With the world in lockdown, and fresh off the back of its Netflix success, F1 capitalised on a largely captive audience to draw in new fans.

Underpinning it has been a more inclusive and engaging social media presence and expansion into non-traditional areas.

That has transformed the drivers from athletes into media personalities as many new fans choosing to engage with the sport away from race weekends.

However, it has opened doors for drivers to expand their portfolios and increase their earning potential during what is, for most, a brief period at the pinnacle of world motorsport.

“It is funny sometimes, people come up to me like: ‘you were great in that season’ and I’m: ‘racing season – or Drive to Survive season?’,” Ricciardo observed.

“For sure, to some, we’re maybe not all viewed as race car drivers, but it’s just it’s part of it.

“But I think we’re all also, as I said, building profiles and a bit of a brand, but it’s not anything that’s taken away from the racing side of it.

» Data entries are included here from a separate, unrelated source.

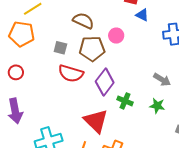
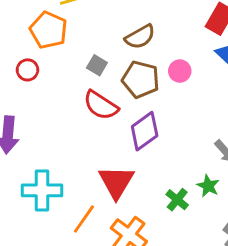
brown semicircle: (83, 21) -> (140, 37), turned 110
red circle: (16, 72) -> (27, 70), moved
green cross: (125, 101) -> (177, 200), moved

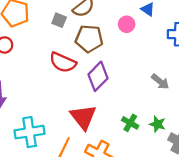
gray square: (97, 65) -> (59, 20), moved
pink circle: (180, 71) -> (127, 24), moved
green star: (208, 186) -> (157, 124), moved

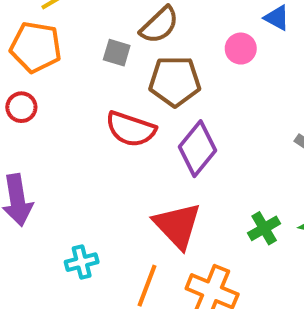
green cross: (130, 123) -> (264, 228), turned 35
cyan cross: (30, 132) -> (82, 262), size x0.6

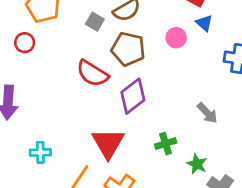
green cross: (264, 228) -> (166, 144), moved

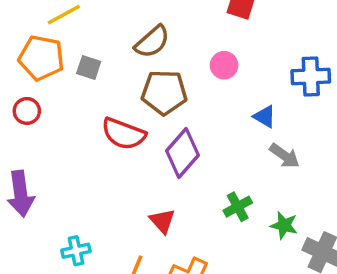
gray square: (95, 22) -> (89, 68), moved
blue triangle: (204, 23) -> (265, 117), moved
red triangle: (108, 143) -> (162, 221), size x0.6

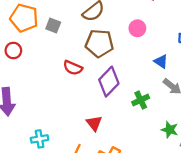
red semicircle: (124, 134) -> (73, 68), size x0.7
green cross: (238, 207) -> (141, 100), moved

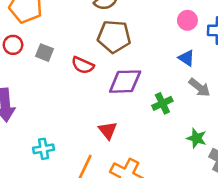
gray square: (53, 25) -> (45, 53), moved
pink circle: (137, 28) -> (187, 20), moved
purple diamond: (109, 82) -> (125, 82), turned 44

And that’s first and foremost.”

Ricciardo had built a small business empire away from the sport – partly out of interest and a need for a distraction away from the intensity of his day job, but also as a means of investing for a future beyond racing.

Making his return to F1 midway through this season, the time away for the 24-year-old afforded him an opportunity realign some of those aspects.

“For sure, through all of this, it can maybe get away from you a little bit,” he admitted.

“Coming back into it this year and having a little bit of that time off, it certainly made me kind of just figure out what I’m about moving forward and how I want to go racing – probably just removing a few things and kind of going back to a little bit of the basics.

“Just making sure that I am seen as a as a race car driver who’s still hungry and determined and not someone who’s just here for a good time.”